ABOUT THIS TASK
Search the records that follow and extract every line containing the string "segel".

EXERCISE DATA
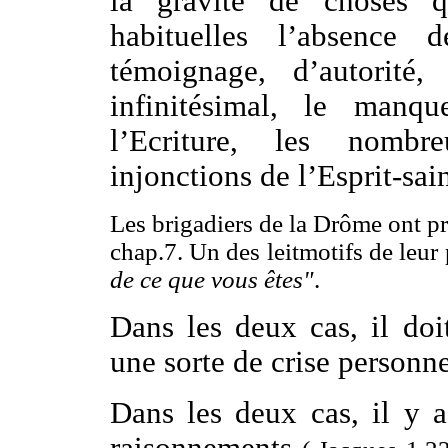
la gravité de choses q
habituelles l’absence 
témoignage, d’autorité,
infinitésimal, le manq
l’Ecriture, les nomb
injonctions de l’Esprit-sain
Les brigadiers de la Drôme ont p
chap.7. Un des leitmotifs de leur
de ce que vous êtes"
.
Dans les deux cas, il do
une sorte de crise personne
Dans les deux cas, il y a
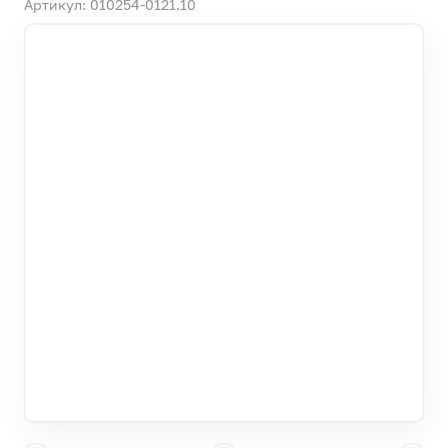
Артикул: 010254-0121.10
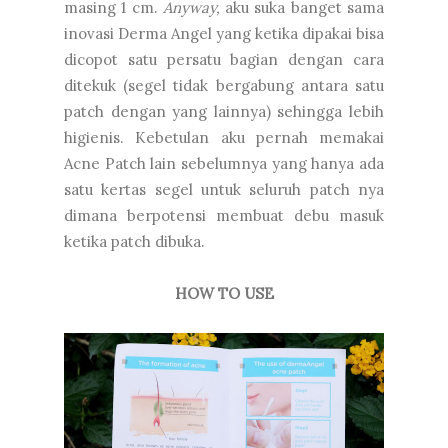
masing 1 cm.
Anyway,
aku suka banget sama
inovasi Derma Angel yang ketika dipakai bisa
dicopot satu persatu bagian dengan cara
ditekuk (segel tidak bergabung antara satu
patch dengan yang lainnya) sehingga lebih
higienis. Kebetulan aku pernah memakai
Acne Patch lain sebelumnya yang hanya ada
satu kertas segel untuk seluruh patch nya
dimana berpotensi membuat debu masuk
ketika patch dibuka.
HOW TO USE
--
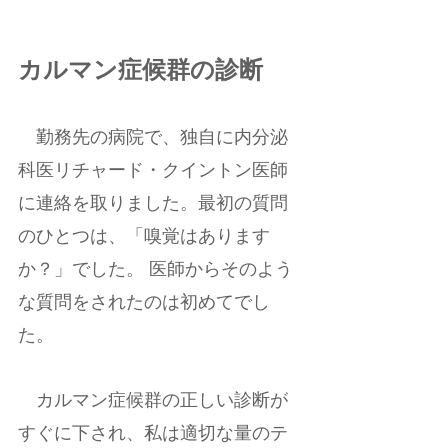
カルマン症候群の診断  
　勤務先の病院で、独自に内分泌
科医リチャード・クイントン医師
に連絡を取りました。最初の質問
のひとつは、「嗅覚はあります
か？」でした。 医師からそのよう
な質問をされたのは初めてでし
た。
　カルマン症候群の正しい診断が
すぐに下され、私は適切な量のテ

ANSWER
ditekuk (segel tidak bergabung antara satu
satu kertas segel untuk seluruh patch nya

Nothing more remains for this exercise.